= National Confidential Enquiry into Patient Outcome and Death =

Charity based in London, England

The National Confidential Enquiry into Perioperative Death (NCEPOD) is a registered charity based in London, with Marisa Mason as the Chief Executive and Suzy Lishman as the Chair of the Trustees. The organisation started from a pilot study of mortality associated with anaesthesia for five regions in England, Wales and Scotland published in 1982. A joint venture was established between surgery and anaesthesia, named the Confidential Enquiry into Perioperative Deaths. It became the National Confidential Enquiry into Perioperative Deaths (NCEPOD) in 1988 and published its first report in 1990. It now covers all specialities and covers all outcomes as well as deaths.

It is a condition of registration with the General Medical Council as a doctor, that registered medical practitioners in the UK must participate in the work of confidential enquiries. All NHS Trusts in England are required to participate in NCEPOD studies as part of Quality Accounts. The Department of Health and the Scottish Government require NHS Trusts and health boards to participate. It is commissioned by the Healthcare Quality Improvement Partnership on behalf of NHS England, Northern Ireland, Scotland, Wales and the Channel Islands to undertake the Medical & Surgical Clinical Outcome Review Programme.

==Published reports==
NCEPOD's 2015 report on gastrointestinal bleed services demonstrated major deficiencies in the diagnosis and subsequent treatment of the condition, and called for 24-hour access to specialists.

Its report "Mental Health in General Hospitals: Treat as One" was published on 26 January 2017. The report identified factors affecting the quality of care of patients aged 18 years or older with a significant mental disorder who are admitted to a general hospital.

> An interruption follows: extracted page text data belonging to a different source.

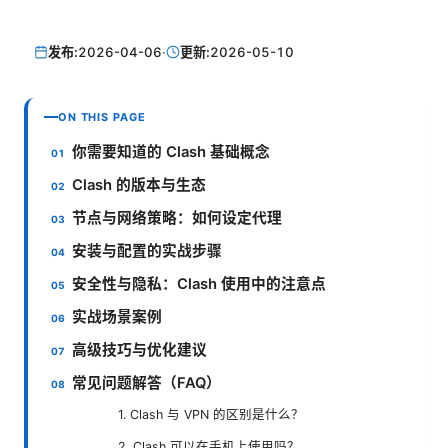
发布:
2026-04-06
·
更新:
2026-05-10
ON THIS PAGE
你需要知道的 Clash 基础概念
Clash 的版本与生态
节点与网络策略：如何设定代理
安装与配置的实战步骤
安全性与隐私：Clash 使用中的注意点
实战场景案例
高级技巧与优化建议
常见问题解答（FAQ）
1. Clash 与 VPN 的区别是什么？
2. Clash 可以在手机上使用吗？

In July 2017 it published a study which found that many patients who needed non-invasive ventilation (NIV) for acute respiratory failure had problems in the quality of their care. There was a high mortality rate - over a third of patients treated with NIV. The British Thoracic Society supported the recommendation for NIV to be administered in a dedicated clinical area in every hospital. Lack of ventilators in hospitals was a common problem, even though a basic machine costs less than £2,000.

Each and Every Need, published in March 2018, looked at the care provided to children, young people and young adults with cerebral palsy and included national data analysis provided by Cardiff University.

Since then, NCEPOD has published numerous reports such as Acute Heart Failure: Failure to Function (2018), Cancer in Children, Teens and Young Adults: On the Right Course? (2018), Perioperative Diabetes: High and Lows (2018), Mental Healthcare in Young People and Young Adults (2019), Pulmonary Embolism: Know the Score (2019), Acute Bowel Obstruction: Delay in Transit (2020), Long Term Ventilation: Balancing the Pressures (2020), In Hospital Care of Out-of-Hospital Cardiac Arrests: Time Matters (2021) and Dysphagia in Parkinson’s Disease (2021).

Their latest report to be published is How data captured by NCEPOD supports the identification of healthcare inequalities - A Review, published in early 2022.